Dialing down his contributions to the match and diverting the remaining contributions to an emergency fund is a good idea given the precarious job situation especially if their income is within the range that they can do deductible IRA contributions since if he doesn't get laid off and has earnings for the whole year they could then manage their tax bill by making deductible IRA contributions instead.

Another idea would be to line up a HELOC now while he has employment income and tap into it if needed rather than withdraw from their tax-deferred funds and pay tax and early withdrawal penalties.

Yes, what he said. That pretty much maximizes their options.

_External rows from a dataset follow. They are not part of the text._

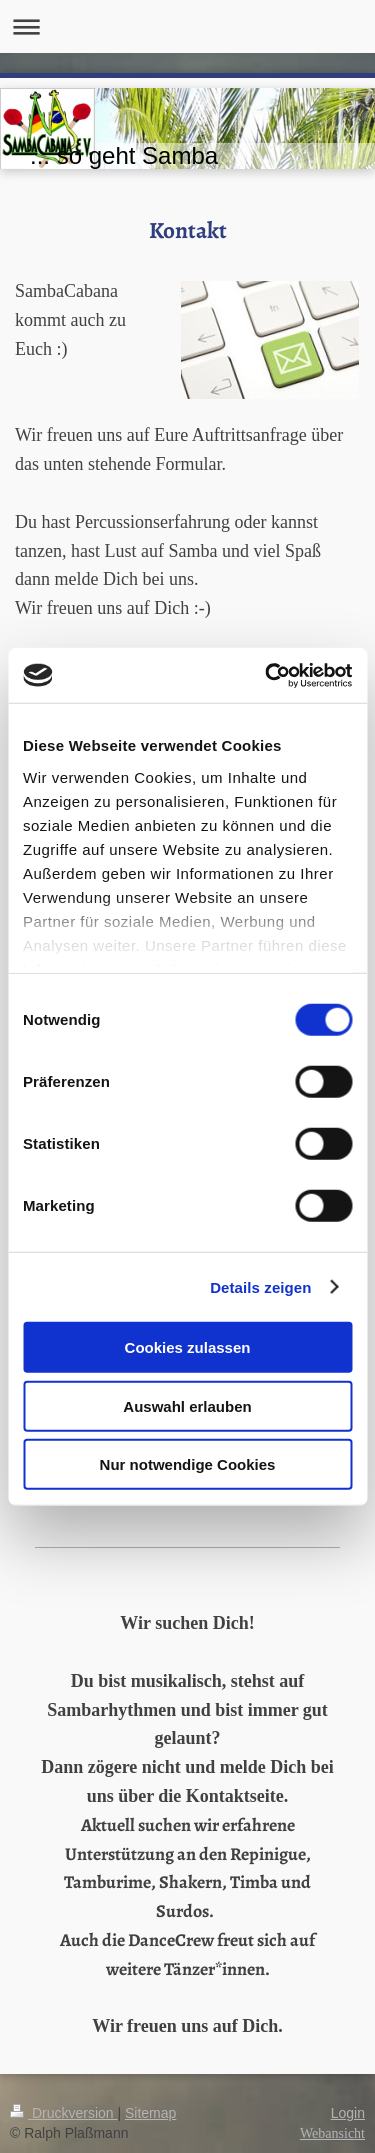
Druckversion (63, 2113)
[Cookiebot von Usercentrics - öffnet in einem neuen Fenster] (267, 675)
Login (348, 2113)
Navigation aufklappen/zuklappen (187, 26)
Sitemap (150, 2113)
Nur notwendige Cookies (188, 1464)
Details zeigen (260, 1286)
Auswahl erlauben (187, 1405)
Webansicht (332, 2133)
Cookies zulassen (188, 1347)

Hopefully all this will be not needed and he'll keep the job.
 
- I would suggest that they contribute enough to get the full match in the company 401K. (6% = about 3 weeks worth of his pay. Probably not enough to make a material difference if he loses his job).
- After that, consider contributing to a Roth IRA (for both of them--it doesn't matter that she isn't working). Contributions (not earnings) to a Roth IRA can be withdrawn at any time with no penalty, so it's a pretty good substitute for an emergency fund in this case. With a Roth, they won't get the immediate tax deduction of a tIRA, but maybe that's not important to them or even especially beneficial compared to avoiding the tax later.
- Note: A "hardship withdrawal" from a 401K can be allowed by the IRS if it is to prevent foreclosure on a home. And the plan has to allow for it. More here. I would put that under "in extremis options."
+1 on the HELOC--and do it now.
 
Last edited:
Actually I disagree about funding the 401(k) for the match.

In their position it isn't about maximizing return, it's about minimizing risk.

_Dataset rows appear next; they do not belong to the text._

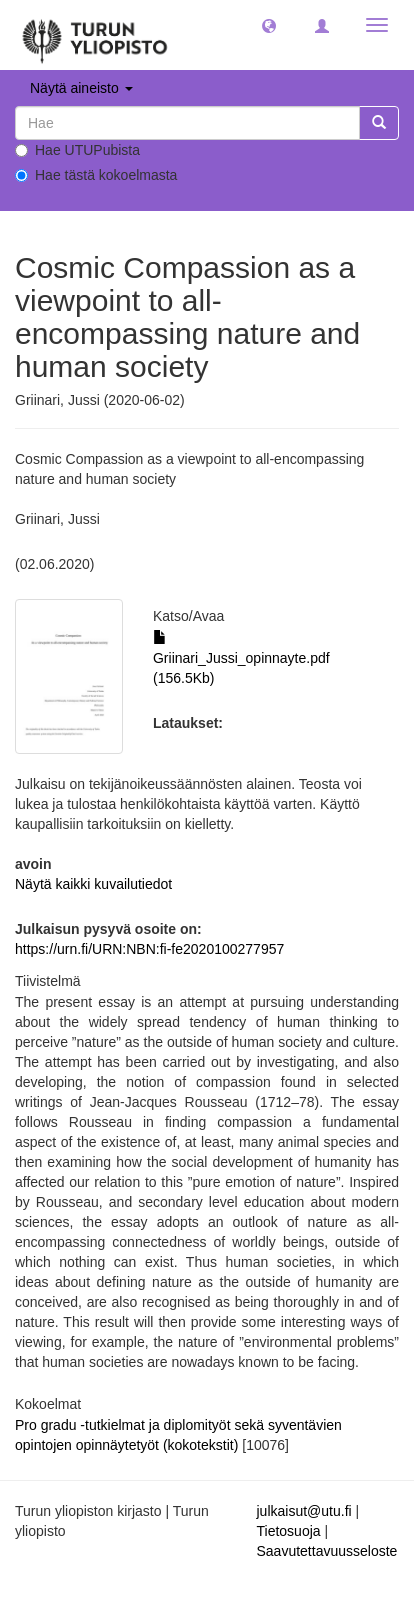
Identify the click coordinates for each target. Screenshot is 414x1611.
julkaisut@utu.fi (304, 1511)
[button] (269, 25)
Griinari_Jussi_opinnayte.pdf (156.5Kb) (241, 658)
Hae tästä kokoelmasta (96, 175)
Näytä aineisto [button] (81, 88)
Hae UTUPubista (77, 150)
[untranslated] (187, 123)
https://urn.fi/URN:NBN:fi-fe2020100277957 (149, 949)
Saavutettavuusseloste (327, 1551)
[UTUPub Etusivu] (95, 35)
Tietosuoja (289, 1531)
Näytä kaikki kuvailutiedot (93, 884)
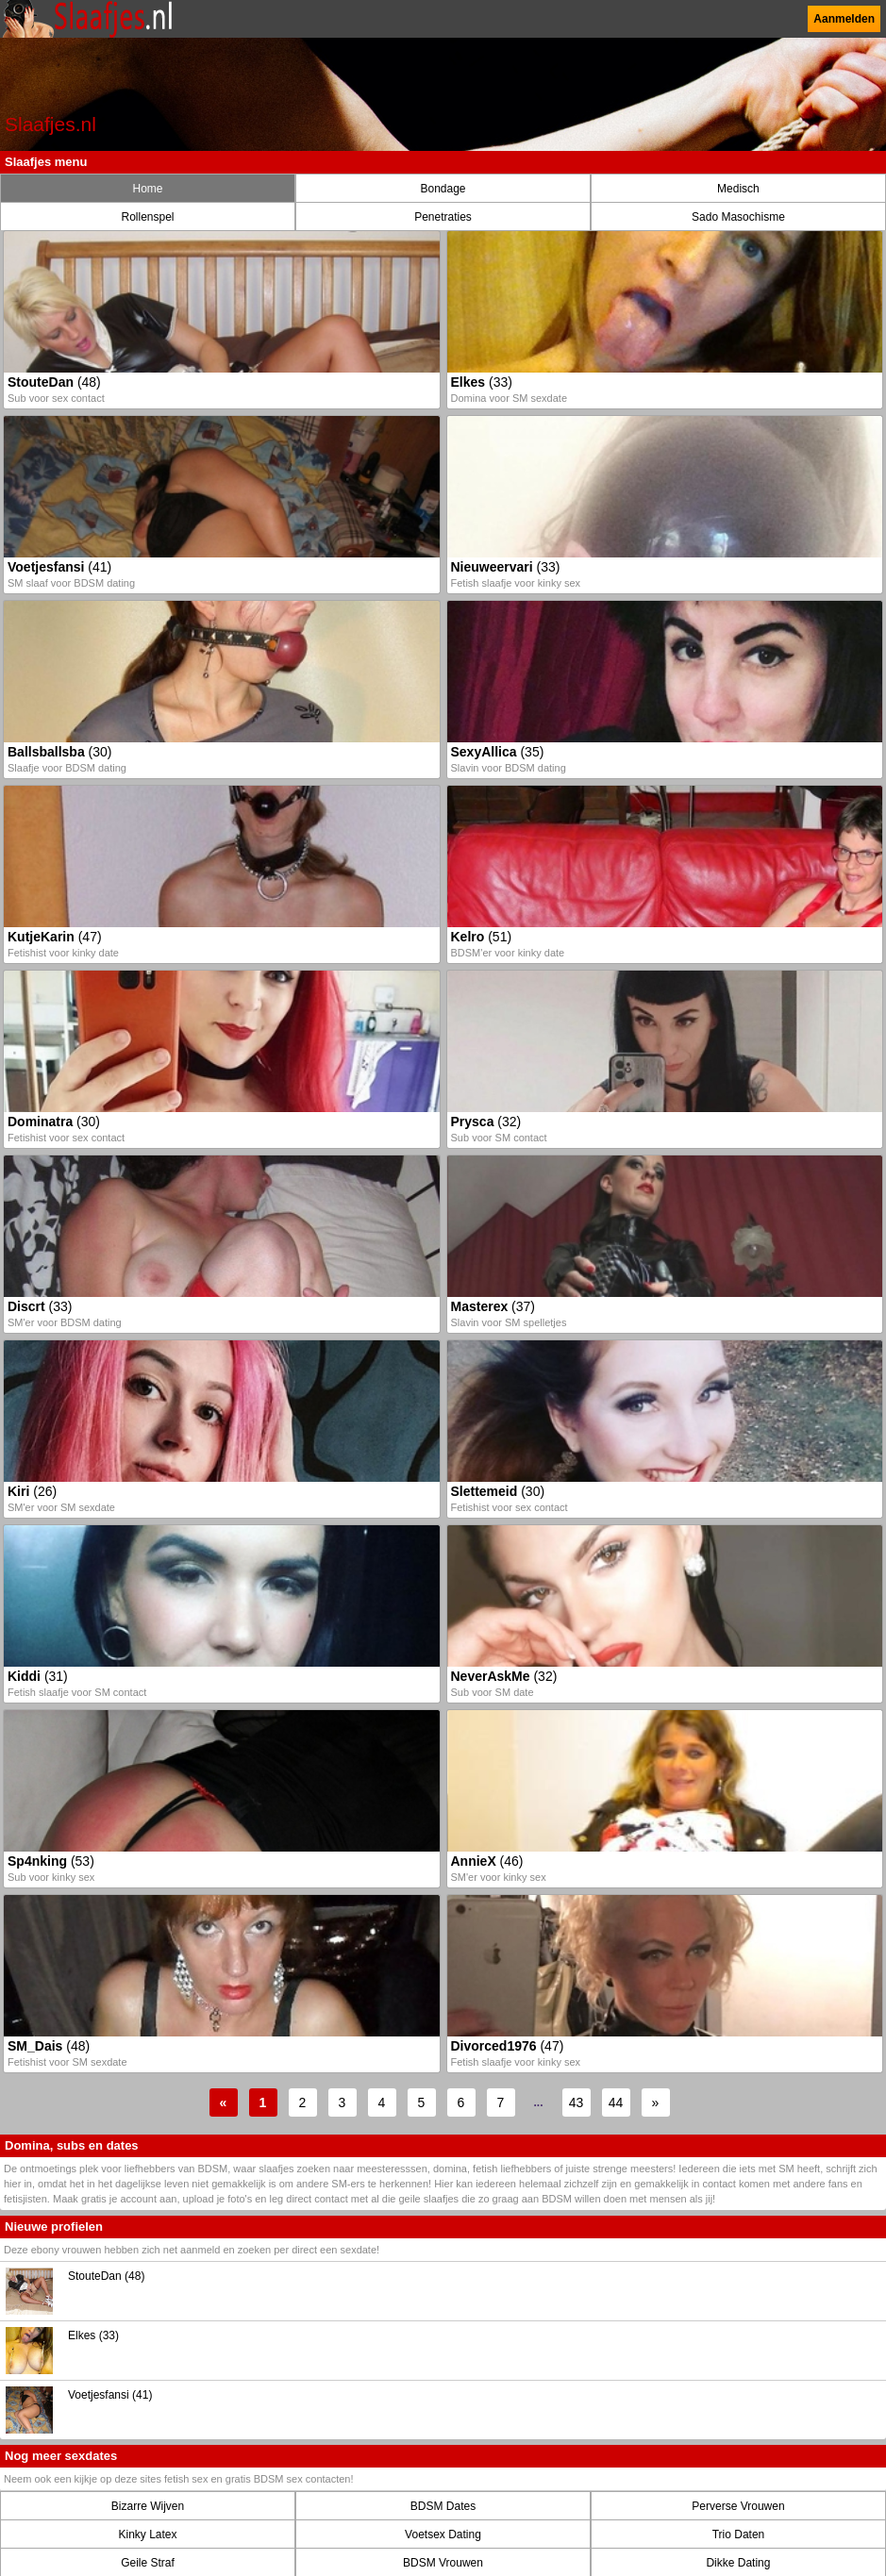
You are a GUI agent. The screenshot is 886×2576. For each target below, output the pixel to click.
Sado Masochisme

I went through a rather long period (to me) of unemployment during the dot.com bust and we did OK. But only because we had a hefty buffer to fall back on.

If your money runs out (even if only your "easily accessed money" runs out) life gets very scary. Well worth giving up a little bit of company matching money to avoid this.
 
Oh, definitely suggest they set up a HELOC too. It's useful to have.

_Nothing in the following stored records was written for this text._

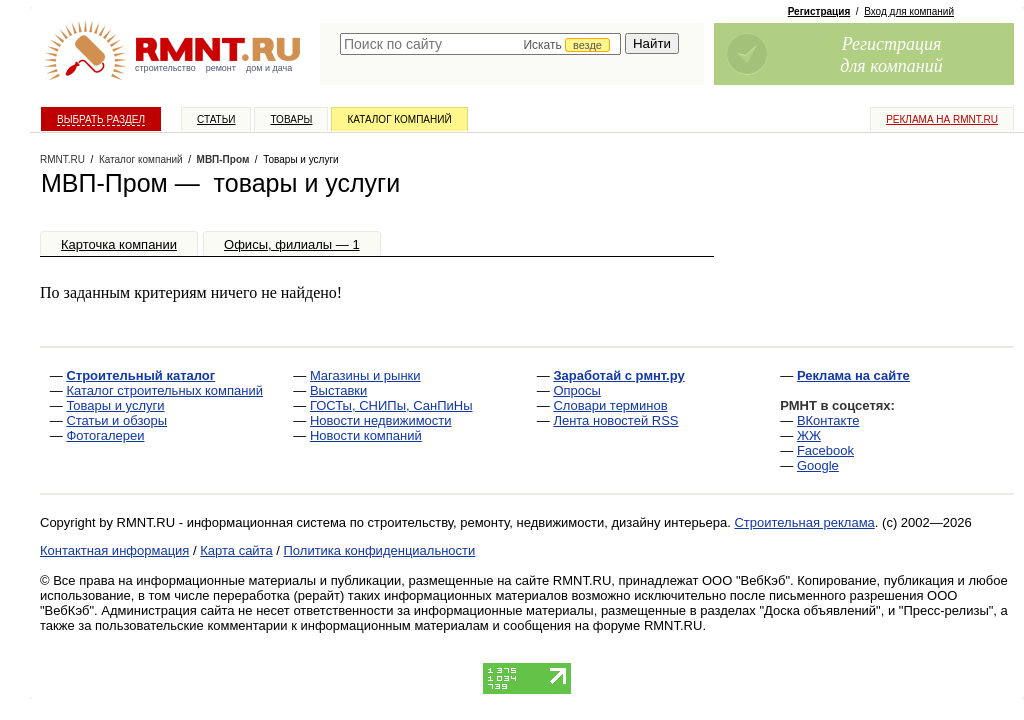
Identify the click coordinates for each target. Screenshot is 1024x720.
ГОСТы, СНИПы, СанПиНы (391, 405)
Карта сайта (236, 550)
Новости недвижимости (381, 420)
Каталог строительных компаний (164, 390)
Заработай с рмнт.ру (618, 375)
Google (818, 465)
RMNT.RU (62, 159)
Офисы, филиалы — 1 (292, 244)
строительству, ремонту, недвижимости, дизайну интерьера (548, 522)
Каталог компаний (399, 119)
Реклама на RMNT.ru (942, 119)
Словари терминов (610, 405)
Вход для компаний (909, 11)
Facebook (825, 450)
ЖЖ (809, 435)
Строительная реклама (804, 522)
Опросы (576, 390)
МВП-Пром (223, 159)
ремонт (221, 68)
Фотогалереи (105, 435)
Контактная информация (114, 550)
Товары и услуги (115, 405)
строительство (165, 68)
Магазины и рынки (365, 375)
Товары (291, 119)
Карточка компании (119, 244)
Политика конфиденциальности (380, 550)
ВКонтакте (828, 420)
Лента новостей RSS (615, 420)
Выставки (338, 390)
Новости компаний (366, 435)
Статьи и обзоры (116, 420)
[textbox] (480, 44)
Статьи (216, 119)
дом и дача (269, 68)
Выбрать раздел (101, 119)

But they need to be CAREFUL with it.

I set one up back then. The bank guy was explaining the terms to me. It struck me that I could use those handy checks they provides to make the minimum payments for the account USING the account. I asked the guy "is that right". He said, "absolutely".

That's when I realized how easy it can be to dig yourself in really deep when life goes bad!
 
Actually I disagree about funding the 401(k) for the match.....

There isn't a lot of risk especially if the person has been there long enough to be fully vested. They save $100 and get a 50% match so they now have $150. Even if they later have to cash it out and pay the 10% penalty and taxes they still have more than if they had foregone the match.
 
There isn't a lot of risk especially if the person has been there long enough to be fully vested. They save $100 and get a 50% match so they now have $150. Even if they later have to cash it out and pay the 10% penalty and taxes they still have more than if they had foregone the match.


+1 on this.... do not lose any match for a short term problem that might never arise....

BTW, have them look at what loan provisions are available from the 401(k)... if he lost his job would he have to pay the loan back right away or could he send them monthly checks:confused: Again, even if he has to recognize the income and pay a penalty, he has more money at the end than if he did not contribute to the 401(k).... this is a no brainer to me....
 
No, I don't think so.

I believe it matters what the plan says.... I think my last job allowed loans to be paid off after termination by sending in payments...
 
I think you are right and it varies from plan to plan, but from a quick search it sounds like most plans require loans to be paid off either immediately or shortly after you leave, but that some plans might not have that requirement.

If you quit working or change employers, the loan must be paid back right away. It's not uncommon for plans to require full repayment of a loan within 60 days of termination of employment. If you can't repay the loan, it is considered defaulted, and you will be taxed on the outstanding balance, including an early withdrawal penalty if you are not at least age 59 ½.